What else can a human rights based approach achieve?

Improved accountability: The right to water and sanitation confirms that access to minimum essential supplies of safe water and basic sanitation is a legal entitlement, rather than a charity or only a moral priority. The right to water provides a basis for individuals and groups to hold governments and other actors to account. Full recognition of access to water and sanitation as a right gives a real mandate to government officials to promote access to water and sanitation for all. Communities and other organisations can use the right to lobby the responsible agencies for improvements and call on them to fulfil their obligations.

Genuine participation and full access to relevant information: Human rights oblige governments to provide full access to information and engage in genuine consultation and participation with communities in all decision-making.
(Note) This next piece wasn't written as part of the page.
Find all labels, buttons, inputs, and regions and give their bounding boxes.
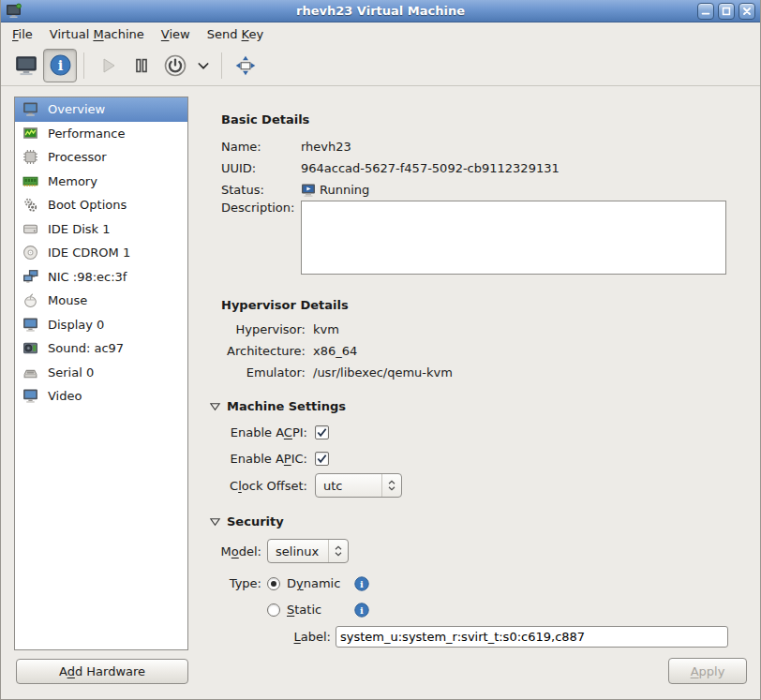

Although participation is now acknowledged as best practice in the development sector, centralised planning processes remain prevalent and can neglect the input of various users, particularly those traditionally neglected, such as women or people living in informal settlements. The right to water and sanitation can help empower and enable communities to organise themselves, seek and obtain information, and legitimately take part in and influence the outcomes of relevant decision-making processes.

Progressive realisation of the rights: The concept of progressive realisation demands that states take deliberate, concrete and targeted steps towards fully realising Covenant rights as expeditiously and effectively as possible and using the maximum available resources. States should establish service levels and prioritise firstly the achievement of a basic service level for all. The obligation to focus on the most marginalised and vulnerable is crucial for progressive realisation to bring about progress where it is most needed. Also, the principle of ‘non-retrogression’ means that any intentional or unintentional backward steps, such as acts or omissions that deprive people of the rights to water and sanitation at a level they used to enjoy them, are generally prohibited. This may include for example the cutting of subsidies for water and sanitation.

Sustainability: The rights to water and sanitation must be realised for present and for future generations, and facilities and services must be socially, environmentally and economically sustainable. Sufficient attention must be paid to operation and maintenance to make sure that facilities do not break down or are not effective. In order to ensure that there is enough available water for people to drink, clean and wash themselves, even in times of drought and increasing water scarcity and climate change, prioritisation of water for domestic use is critical. Water resources must furthermore be protected from over-extraction and contamination. And states must ensure that they plan sustainable service provision so that everyone can enjoy a minimum level of services in the years to come, also when resources are constrained, for example during times of financial crisis.

For more information see the Special Rapporteur’s report ‘Sustainability in the realisation of the human rights to water and sanitation’.

Priority for people without basic accesses: The right to water and sanitation entails that governments must prioritise ensuring access to minimum essential supplies to safe water services and basic sanitation for all people and use available resources accordingly. In order to ensure equality, states must aim to close the gaps between those served and unserved. Governments spending their water and sanitation budgets on upgrading existing services to middle-class areas, while people in informal settlements or rural areas are left with no access at all, violate their international human rights obligations.

Non-discrimination, equality and attention to marginalised and vulnerable groups: International human rights law envisages the equal enjoyment of all rights by all people; states must therefore work towards equality in water and sanitation service provision. Both direct and indirect discrimination must be prohibited, and in order to reach equality of water and sanitation service provision, states must work towards eliminating existing inequalities. This requires that targeted affirmative measures must be taken to overcome disparities between for example urban and rural populations and that laws and policies provide special focus on vulnerable and marginalised groups, such as persons living in informal settlements.